When I run the below Python script on a directory that contains a PDF file, I keep getting this error:
ShellError: The command
pdftotext "path/to/pdf/title.pdf" -
failed with exit code 1 ------------- stdout ------------- ------------- stderr ------------- 'pdftotext' is not recognized as an internal or external command, operable program or batch file.
I have verified that pdf2text and PDFMiner are installed properly. This is my first time using textract and it works great on all other file types (Word docs, PowerPoint docs, Excel docs, etc.). Why is the process calling pdftotext
when pdf2text
is the actual library?
import os
import os.path
import textract
pdf_path = 'path/to/pdf/'
for fname in os.listdir(pdf_path):
if os.path.isfile(pdf_path+fname ):
f = textract.process(pdf_path+fname )
if 'string' in f:
print fname
Thanks!
I just got done dealing with this issue myself. From what I understand, the confusion is that pdftotext is a command utility that is popular in linux, whereas pdf2text is a wrapper for the PDFMiner package. My windows binary for poppler and pdftotext is from an archive.org link so I don't feel right linking to it here, but here's a link I found on the wikipedia page for a windows binary. From what I've been able to tell, pdftotext tends to give better output than pdfMiner. The issue I was having that was generating the same error you were recieving is that pdftotext.exe
was installed, and in my path, but I would receive the error if I didn't start the python script through the cmdline.
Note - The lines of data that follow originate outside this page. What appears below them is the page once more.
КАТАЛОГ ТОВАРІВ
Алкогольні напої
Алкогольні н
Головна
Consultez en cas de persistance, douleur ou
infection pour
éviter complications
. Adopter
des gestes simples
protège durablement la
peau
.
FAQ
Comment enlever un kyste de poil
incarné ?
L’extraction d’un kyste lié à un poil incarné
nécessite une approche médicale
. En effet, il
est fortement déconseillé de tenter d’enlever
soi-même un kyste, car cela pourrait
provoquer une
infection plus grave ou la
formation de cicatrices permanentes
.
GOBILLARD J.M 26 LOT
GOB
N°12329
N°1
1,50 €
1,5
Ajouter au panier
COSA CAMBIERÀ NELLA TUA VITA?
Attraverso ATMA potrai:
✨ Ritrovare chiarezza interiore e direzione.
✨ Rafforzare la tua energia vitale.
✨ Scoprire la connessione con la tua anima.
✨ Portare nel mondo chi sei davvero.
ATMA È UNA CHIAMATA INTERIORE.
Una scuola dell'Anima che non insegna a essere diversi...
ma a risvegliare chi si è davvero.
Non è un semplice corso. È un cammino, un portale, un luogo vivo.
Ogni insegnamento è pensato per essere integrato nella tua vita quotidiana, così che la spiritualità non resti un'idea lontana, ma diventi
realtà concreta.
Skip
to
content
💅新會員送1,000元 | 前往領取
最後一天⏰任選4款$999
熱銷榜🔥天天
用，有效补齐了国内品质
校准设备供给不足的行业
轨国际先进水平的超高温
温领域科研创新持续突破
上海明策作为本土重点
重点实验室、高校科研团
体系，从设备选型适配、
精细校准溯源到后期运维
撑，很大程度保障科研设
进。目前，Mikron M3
If you end up downloading it, it comes with some other nice utilities like pdftohtml and pdftops. Personal favorite though is pdftotext -layout whatever.txt
which will print a pdf to stdout as plaintext with everything in place.
tl;dr Try running opening a cmdline and running the program. If you still might try (1) install a windows binary (assuming you're on windows) or (2) try updating textract with
pip install textract --upgrade
Hopefully that helps!